### GIVEN ENTRIES ###

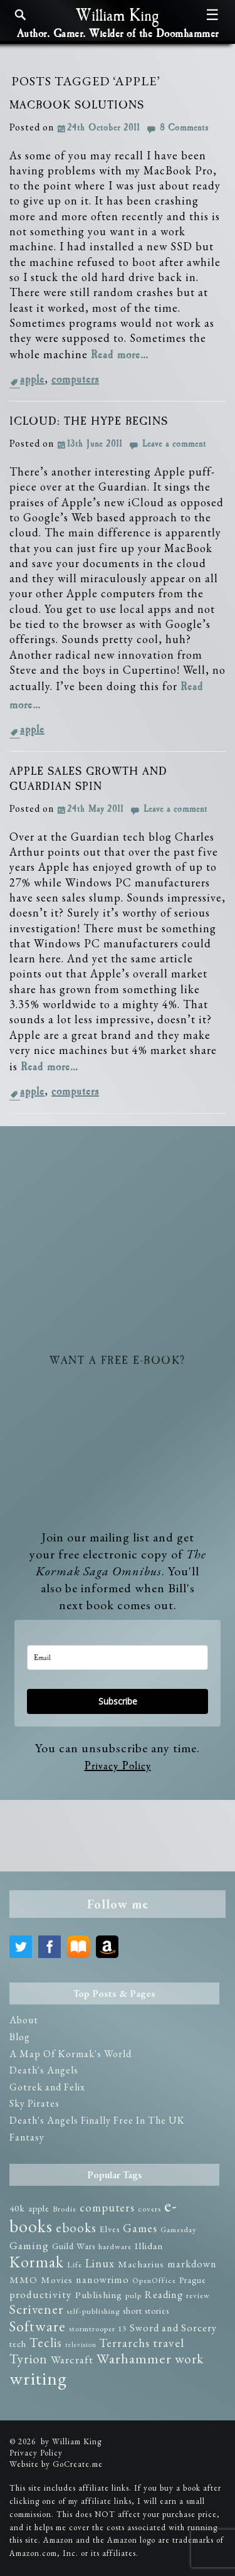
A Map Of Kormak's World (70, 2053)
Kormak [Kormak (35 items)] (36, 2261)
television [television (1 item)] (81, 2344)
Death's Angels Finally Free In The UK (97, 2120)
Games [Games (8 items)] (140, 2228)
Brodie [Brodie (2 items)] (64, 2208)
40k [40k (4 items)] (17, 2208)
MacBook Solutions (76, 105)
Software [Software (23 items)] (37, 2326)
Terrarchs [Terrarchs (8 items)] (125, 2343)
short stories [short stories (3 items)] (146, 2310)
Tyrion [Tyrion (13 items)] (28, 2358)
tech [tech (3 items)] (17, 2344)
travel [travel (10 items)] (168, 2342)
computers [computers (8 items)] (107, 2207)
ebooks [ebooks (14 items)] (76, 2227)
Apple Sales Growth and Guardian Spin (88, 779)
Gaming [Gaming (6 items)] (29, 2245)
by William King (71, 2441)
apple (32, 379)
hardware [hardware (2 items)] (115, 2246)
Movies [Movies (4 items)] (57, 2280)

###

Write down, word for word, the lines above from the one containing "Kormak [Kormak (35 items)] (36, 2261)" through the one containing "tech [tech (3 items)] (17, 2344)", both ends included.

Kormak [Kormak (35 items)] (36, 2261)
television [television (1 item)] (81, 2344)
Death's Angels Finally Free In The UK (97, 2120)
Games [Games (8 items)] (140, 2228)
Brodie [Brodie (2 items)] (64, 2208)
40k [40k (4 items)] (17, 2208)
MacBook Solutions (76, 105)
Software [Software (23 items)] (37, 2326)
Terrarchs [Terrarchs (8 items)] (125, 2343)
short stories [short stories (3 items)] (146, 2310)
Tyrion [Tyrion (13 items)] (28, 2358)
tech [tech (3 items)] (17, 2344)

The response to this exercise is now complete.